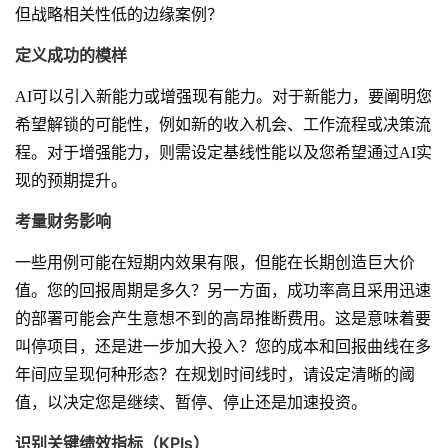
但战略相关性低的边缘案例？
定义成功的模样
AI可以引入新能力或增强现有能力。对于新能力，要阐明您
希望解锁的可能性，例如新的收入机会、工作流程或决策流
程。对于增强能力，则需设定基线性能以及您希望通过AI实
现的预期提升。
考量财务影响
一些用例可能在短期内效果有限，但能在长期创造巨大价
值。您的回报周期是多久？另一方面，成功率高且采用迅速
的部署可能会产生意想不到的高昂推断费用。这是意味着要
叫停项目，还是进一步加大投入？您的成本和回报曲线在多
年间应呈现何种形态？在规划时间线时，请设定清晰的阈
值，以决定您是继续、暂停、停止还是加速投资。
识别关键绩效指标（KPIs）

------------------------------------------------

→ Problem to solve
Return every entry word for word, but drop any pictures.

→ Result of this exercise
但战略相关性低的边缘案例？
定义成功的模样
AI可以引入新能力或增强现有能力。对于新能力，要阐明您
希望解锁的可能性，例如新的收入机会、工作流程或决策流
程。对于增强能力，则需设定基线性能以及您希望通过AI实
现的预期提升。
考量财务影响
一些用例可能在短期内效果有限，但能在长期创造巨大价
值。您的回报周期是多久？另一方面，成功率高且采用迅速
的部署可能会产生意想不到的高昂推断费用。这是意味着要
叫停项目，还是进一步加大投入？您的成本和回报曲线在多
年间应呈现何种形态？在规划时间线时，请设定清晰的阈
值，以决定您是继续、暂停、停止还是加速投资。
识别关键绩效指标（KPIs）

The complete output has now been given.